Reputation: 1411
I am using PJAX https://github.com/defunkt/jquery-pjax and I was wondering since the whole page does not change what would be the best way to track analytics with google analytics?
Upvotes: 14
Views: 4507
Reputation: 25589
The accepted answer is no longer valid because as Ruy Diaz commented, this was removed from PJAX in this commit.
Here is my solution. On the pjax:end event, set the GA location, and send a pageview.
The pjax:end event is used because it is triggered both "upon following a pjaxed link" (loading from server) and "on back/forward navigation" (loading from cache). See pjax events documentation
$(document).on('pjax:end', function() {
ga('set', 'location', window.location.href);
ga('send', 'pageview');
});
Or using the old version of GA
$(document).on('pjax:end', function() {
if( window._gaq ) {
_gaq.push(['_trackPageview', window.location.href]);
}
});
I had to manually set the location variable because it wasn't picking up that it changed.
Upvotes: 41
Reputation: 880
location.href didn't work for me, I'm using:
ga('send', 'pageview', location.pathname + location.search + location.hash);
Upvotes: 0
Reputation: 1816
EDIT: Please note, this is no longer the case. See comment below.
Defunkts jquery-pjax will actually handle this for you by default (for google analytics at least).
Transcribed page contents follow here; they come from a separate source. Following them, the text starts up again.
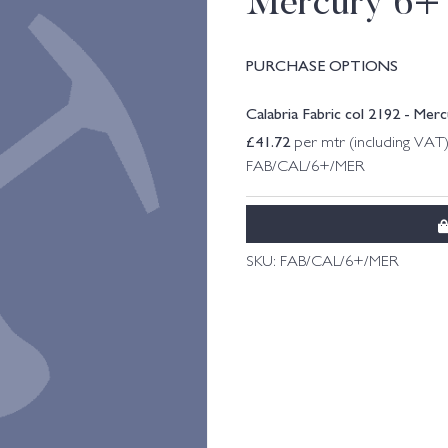
Mercury 6+
PURCHASE OPTIONS
Calabria Fabric col 2192 - Mer
£
41.72
per mtr (including VAT
FAB/CAL/6+/MER
SKU:
FAB/CAL/6+/MER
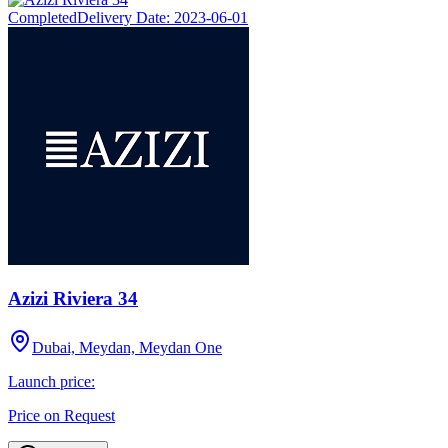
Completed
Delivery Date:
2023-06-01
Azizi Riviera 34
Dubai, Meydan, Meydan One
Launch price:
Price on Request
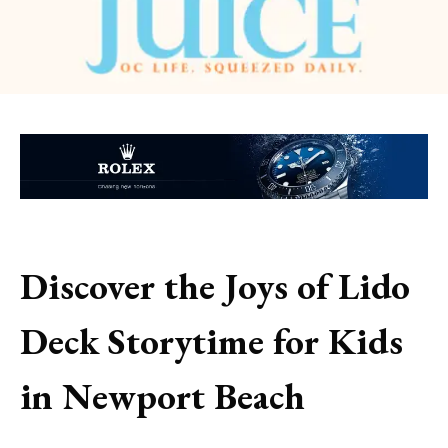
Discover the Joys of Lido
Deck Storytime for Kids
in Newport Beach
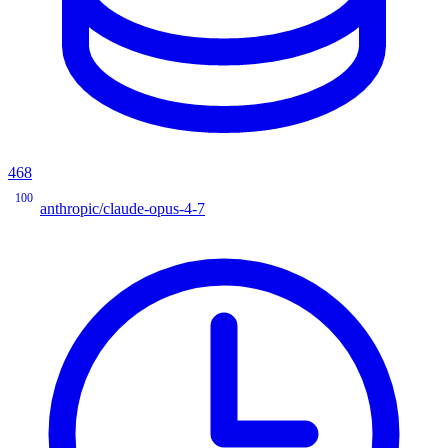
468
100
anthropic/claude-opus-4-7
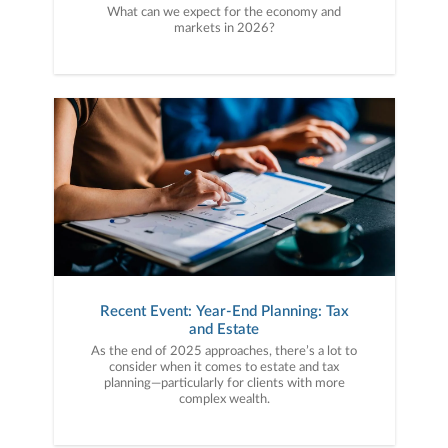
What can we expect for the economy and
markets in 2026?
Recent Event: Year-End Planning: Tax
and Estate
As the end of 2025 approaches, there’s a lot to
consider when it comes to estate and tax
planning—particularly for clients with more
complex wealth.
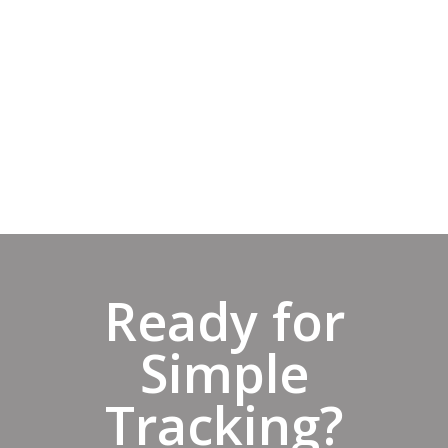
expirations within the next 90 days. You
can also easily see what needs your
attention on the Dashboard insights
using the Expired, Expiring Within 90
Days, or Current filters.
Start Trial
Ready for
Simple
Tracking?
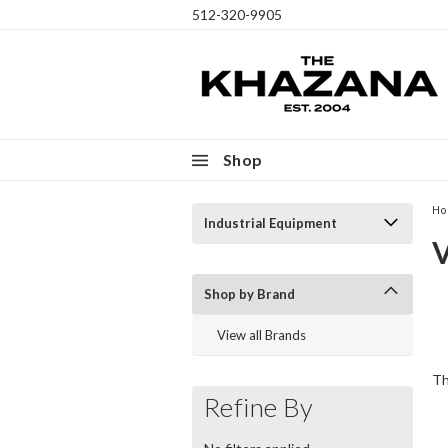
512-320-9905
Shop
H
Industrial Equipment
Th
Shop by Brand
ex
View all Brands
cr
Th
Refine By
Essentially whenever a pjax page load gets invoked, it'll tell the gaq object to log the new page.
The code it uses to do so looks like this:
// Google Analytics support
if ( (options.replace || options.push) && window._gaq )
_gaq.push(['_trackPageview'])
Upvotes: 17
Reputation: 27029
The answer of @andrewtweber is almost correct, but pjax:complete
is only triggered after page loads, not on restored pages (e.g. navigating using back button).
Thus the event that should be used is pjax:end
:
$(document).on('pjax:end', function() {
ga('send', 'pageview', window.location.href);
});
Or when using the legacy version of Google Analytics:
$(document).on('pjax:end', function() {
_gaq.push(['_trackPageview', window.location.href]);
});
Upvotes: 2
Reputation: 118538
I use PJAX for more than entire page loads and each page load can actually generate several PJAX requests.
To work across the site safely, I submit an event only when the URL changes. This doesn't capture refreshes, but it's better than sending 3x+ hits per page load.
href = window.location.href;
if (window.LAST_GOOGLE_ANALYTICS_LOCATION !== href) {
window.LAST_GOOGLE_ANALYTICS_LOCATION = href;
ga('set', 'location', href);
ga('send', 'pageview');
console.log("Analytics: sending hit, this is a new url: " + href);
} else {
console.log("Analytics: not sending hit; same url as before: " + href);
}
Upvotes: 1
Reputation: 16214
Read this http://code.google.com/apis/analytics/docs/tracking/asyncTracking.html and http://code.google.com/apis/analytics/docs/tracking/asyncMigrationExamples.html
Google Analytics' _trackPageview is a function for use on ga.js tracked sites that allows you to track events on your site that do not generate a pageview. Using the _trackPageview JavaScript, you can assign a specific page filename to Flash events, JavaScript events, file downloads, outbound links, and more, like this _gaq.push(['_trackPageview', '/home/landingPage']);
On successful ajax request you need just to tell GA the 'URL' of the 'page'.